I feel like I need to explain a lot here. I moved to California for a number of reasons. I don’t want to elaborate on them, but I’m taking a bunch of chances, and they seem to be working out.
I’m not trying to hurt anyone. I’m 21. I am an adult. This is MY life. I’m going to do what I want to do, and if I think(though I might be wrong) people will try to stop me, I’m going to avoid those situations.
I know you all have questions. Like why I picked up and left, or how I am going to get by. I can’t answer them. I did this because I felt like it was right. I don’t know how things are going to work out, I just know that they might.
I’m not trying to hurt anyone. I know you might be confused, upset, and angry. I’m doing what I have to do.

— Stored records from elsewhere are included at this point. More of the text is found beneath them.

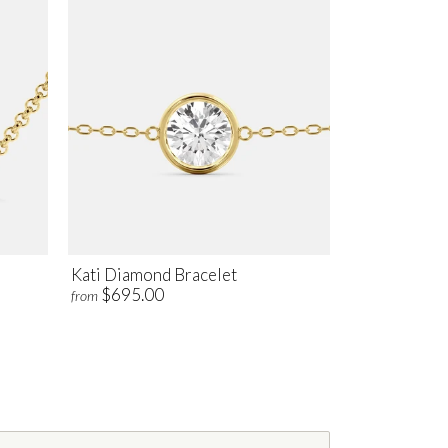
Kati Diamond Bracelet
$695.00
from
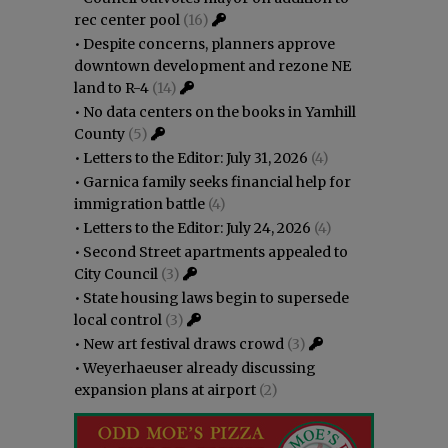
rec center pool
(16)
•
Despite concerns, planners approve
downtown development and rezone NE
land to R-4
(14)
•
No data centers on the books in Yamhill
County
(5)
•
Letters to the Editor: July 31, 2026
(4)
•
Garnica family seeks financial help for
immigration battle
(4)
•
Letters to the Editor: July 24, 2026
(4)
•
Second Street apartments appealed to
City Council
(3)
•
State housing laws begin to supersede
local control
(3)
•
New art festival draws crowd
(3)
•
Weyerhaeuser already discussing
expansion plans at airport
(2)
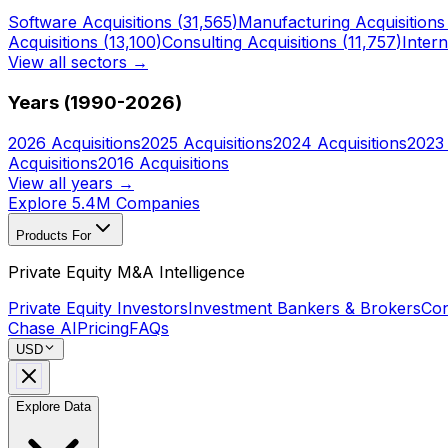
Software
Acquisitions (
31,565
)
Manufacturing
Acquisitions
Acquisitions (
13,100
)
Consulting
Acquisitions (
11,757
)
Intern
View all sectors →
Years (1990-
2026
)
2026
Acquisitions
2025
Acquisitions
2024
Acquisitions
2023
Acquisitions
2016
Acquisitions
View all years →
Explore 5.4M Companies
Products For
Private Equity M&A Intelligence
Private Equity Investors
Investment Bankers & Brokers
Con
Chase AI
Pricing
FAQs
USD
Explore Data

A few months ago, I started taking drugs because people convinced me I had problems beyond my control. I can say that they were the worst thing at the time. I understand why everyone thought they would be good for me, I even believed it myself. I went off the drugs soon after they started kicking in. I didn’t care about anything when I was taking them, I didn’t feel like myself. The emotional weight of my problems were still there, I just didn’t care about them. I stopped taking the drugs.
Life happened and a few things in my life disappeared. No longer did I have a situation in my life that was without any hope. I felt alive again. I had no idea how much it was affecting me.
I went through an evaluation of myself and the life I had. It turns out most of my life wasn’t mine. I was doing everything for other people. I don’t want to be in school with no direction right now, I don’t want to have a 10pm curfew.
After all the treats of being kicked out of the house, how terrible it is to have a job, and how I might never make it on my own; I decided that it was about time I try it.
I am 21. I am a adult. I should start acting like one and maybe people will start treating me like one.
I’m sorry if you’re hurt. I don’t want to hurt you. If you’re hurt by an action meant to make me happy, I can’t help you.
I love you. I’m not distancing myself from anyone, I’m bringing myself closer to things that are important to me.